● **ASSIGNMENT**: The entries should be restated word for word.
----- RECORDED DATA -----
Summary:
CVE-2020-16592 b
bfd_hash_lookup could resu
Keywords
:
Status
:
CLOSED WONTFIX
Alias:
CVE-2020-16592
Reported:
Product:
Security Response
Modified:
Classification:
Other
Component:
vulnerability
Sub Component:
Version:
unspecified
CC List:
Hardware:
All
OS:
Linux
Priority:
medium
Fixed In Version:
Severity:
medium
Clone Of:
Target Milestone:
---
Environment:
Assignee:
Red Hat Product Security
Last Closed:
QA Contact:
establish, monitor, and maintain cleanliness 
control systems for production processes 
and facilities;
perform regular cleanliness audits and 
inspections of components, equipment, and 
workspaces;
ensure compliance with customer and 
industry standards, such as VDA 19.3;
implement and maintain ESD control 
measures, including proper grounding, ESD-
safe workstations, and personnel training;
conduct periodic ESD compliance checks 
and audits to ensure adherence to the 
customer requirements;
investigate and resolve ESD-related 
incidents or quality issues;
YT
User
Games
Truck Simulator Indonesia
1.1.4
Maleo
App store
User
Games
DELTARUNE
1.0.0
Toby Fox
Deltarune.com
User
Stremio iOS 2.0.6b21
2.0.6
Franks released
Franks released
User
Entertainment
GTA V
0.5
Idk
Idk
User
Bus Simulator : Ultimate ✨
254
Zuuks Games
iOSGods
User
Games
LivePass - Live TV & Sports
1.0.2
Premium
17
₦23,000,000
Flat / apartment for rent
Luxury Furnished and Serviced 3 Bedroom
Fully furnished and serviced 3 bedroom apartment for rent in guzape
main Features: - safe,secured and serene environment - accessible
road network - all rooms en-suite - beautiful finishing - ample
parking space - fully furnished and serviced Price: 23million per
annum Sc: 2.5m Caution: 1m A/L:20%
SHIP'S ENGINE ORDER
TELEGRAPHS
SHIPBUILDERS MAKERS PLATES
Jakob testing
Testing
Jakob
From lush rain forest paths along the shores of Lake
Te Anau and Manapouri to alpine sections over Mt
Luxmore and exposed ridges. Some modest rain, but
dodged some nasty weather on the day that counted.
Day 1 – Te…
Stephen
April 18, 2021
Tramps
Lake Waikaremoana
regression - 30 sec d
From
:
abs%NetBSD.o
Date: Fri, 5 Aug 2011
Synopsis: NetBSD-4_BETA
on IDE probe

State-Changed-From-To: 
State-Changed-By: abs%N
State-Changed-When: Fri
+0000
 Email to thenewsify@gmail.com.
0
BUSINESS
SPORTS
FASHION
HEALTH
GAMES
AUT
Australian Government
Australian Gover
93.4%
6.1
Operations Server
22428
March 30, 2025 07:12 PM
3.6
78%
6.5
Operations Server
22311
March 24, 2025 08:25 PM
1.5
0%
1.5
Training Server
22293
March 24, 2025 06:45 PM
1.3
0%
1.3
-----
● **RESULT OF THE EXERCISE**:
Summary:
CVE-2020-16592 b
bfd_hash_lookup could resu
Keywords
:
Status
:
CLOSED WONTFIX
Alias:
CVE-2020-16592
Reported:
Product:
Security Response
Modified:
Classification:
Other
Component:
vulnerability
Sub Component:
Version:
unspecified
CC List:
Hardware:
All
OS:
Linux
Priority:
medium
Fixed In Version:
Severity:
medium
Clone Of:
Target Milestone:
---
Environment:
Assignee:
Red Hat Product Security
Last Closed:
QA Contact:
establish, monitor, and maintain cleanliness 
control systems for production processes 
and facilities;
perform regular cleanliness audits and 
inspections of components, equipment, and 
workspaces;
ensure compliance with customer and 
industry standards, such as VDA 19.3;
implement and maintain ESD control 
measures, including proper grounding, ESD-
safe workstations, and personnel training;
conduct periodic ESD compliance checks 
and audits to ensure adherence to the 
customer requirements;
investigate and resolve ESD-related 
incidents or quality issues;
YT
User
Games
Truck Simulator Indonesia
1.1.4
Maleo
App store
User
Games
DELTARUNE
1.0.0
Toby Fox
Deltarune.com
User
Stremio iOS 2.0.6b21
2.0.6
Franks released
Franks released
User
Entertainment
GTA V
0.5
Idk
Idk
User
Bus Simulator : Ultimate ✨
254
Zuuks Games
iOSGods
User
Games
LivePass - Live TV & Sports
1.0.2
Premium
17
₦23,000,000
Flat / apartment for rent
Luxury Furnished and Serviced 3 Bedroom
Fully furnished and serviced 3 bedroom apartment for rent in guzape
main Features: - safe,secured and serene environment - accessible
road network - all rooms en-suite - beautiful finishing - ample
parking space - fully furnished and serviced Price: 23million per
annum Sc: 2.5m Caution: 1m A/L:20%
SHIP'S ENGINE ORDER
TELEGRAPHS
SHIPBUILDERS MAKERS PLATES
Jakob testing
Testing
Jakob
From lush rain forest paths along the shores of Lake
Te Anau and Manapouri to alpine sections over Mt
Luxmore and exposed ridges. Some modest rain, but
dodged some nasty weather on the day that counted.
Day 1 – Te…
Stephen
April 18, 2021
Tramps
Lake Waikaremoana
regression - 30 sec d
From
:
abs%NetBSD.o
Date: Fri, 5 Aug 2011
Synopsis: NetBSD-4_BETA
on IDE probe

State-Changed-From-To: 
State-Changed-By: abs%N
State-Changed-When: Fri
+0000
 Email to thenewsify@gmail.com.
0
BUSINESS
SPORTS
FASHION
HEALTH
GAMES
AUT
Australian Government
Australian Gover
93.4%
6.1
Operations Server
22428
March 30, 2025 07:12 PM
3.6
78%
6.5
Operations Server
22311
March 24, 2025 08:25 PM
1.5
0%
1.5
Training Server
22293
March 24, 2025 06:45 PM
1.3
0%
1.3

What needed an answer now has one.